I was in Jakarta in April 2015 and was shown a chlorine IED by the Indonesian Police. This was planted in a Jakarta supermarket by returning Jihadists who had been fighting with ISIL in Syria, apparently. This showed a level of sophistication – 2 detonators, 5KGs chlorine and acids – which appeared to have been taught and not just gleaned off the internet, presumably in Raqqa or Mosul where the ISIL chemical weapons programme is based. A portent of terror ahead from all ‘returning’ Jihadists.

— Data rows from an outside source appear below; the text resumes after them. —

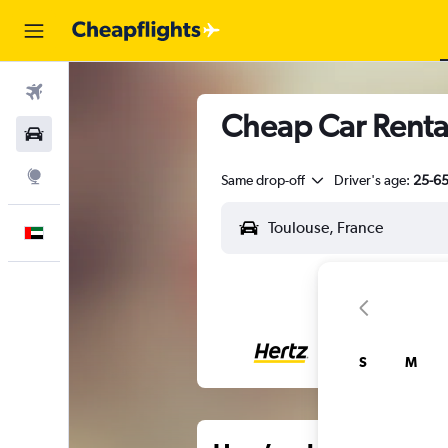
Flights
Cheap Car Rental
Car Rental
Explore
Same drop-off
Driver's age:
25-6
English
S
M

So what? There is a threat, but limited. I believe it would be very difficult to get even the smallest amount of CBRN weapon, like Mustard agent or Nerve agent into UK, potential easier in some European countries with long challenging borders and returning Jihadists. But we have seen that Jihadists groups now know how to manufacture their own Mustard agent and even relatively technically unsophisticated countries like Sudan have also managed to manufacture effective Mustard agent. Security Forces will be on the lookout and have very effective procedures to interdict this type of threat. The greater threat is from ISIL ‘clean skins’ or ‘sleepers’ and returning Jihadists, and it is acknowledge by UK Government that up to 500 of British citizens are currently fighting with ISIL in Iraq and Syria. These people are radicalised online or through visits to Iraq, Syria, Afghanistan or other training camps, potentially some time ago, who are undoubtedly present in the UK and other Western countries waiting for the opportunity to strike. As it is becomes more difficult to acquire guns and explosives to replicate a ‘Paris, Brussels or Sydney’ style attack, these ‘clean skins’ will look to asymmetric weapons, mainly CBRN, in order to have the desired shock effect.
It is clear that ISIL have been teaching the use of CBRN for attacks to their followers. This appears to be focused on improvised chemical weapons like chlorine, organophosphates (pesticides) and dirty bombs – Australian Foreign Secretary Julie Bishop detailed as much last year. Chlorine and other toxic chemicals plus radiological sources are widely available around the globe.
With these threats now apparent and Jihadist attacks around the world on a regular basis, it is timely to dust off pre-attack and post-attack procedures and just remind ourselves of the basics. Like any threat, if we demonstrate our resilience to it, it is less likely to happen and if it does the impact will be that much less. Burying ‘heads in sand’ is never a good way to oppose terror, there is effective mitigation protocols which can be employ to minimise their risks and subsequent exposure.
Of course had we bombed Assad after his use of Sarin nerve agent on 21 Aug 13 to kill 1500 people, terror groups and dictators might be slightly more disinclined to use them now?
‘It is the ‘irrational but understandable’ fear of chemical weapons which is the real killer not the toxicity of the agents’.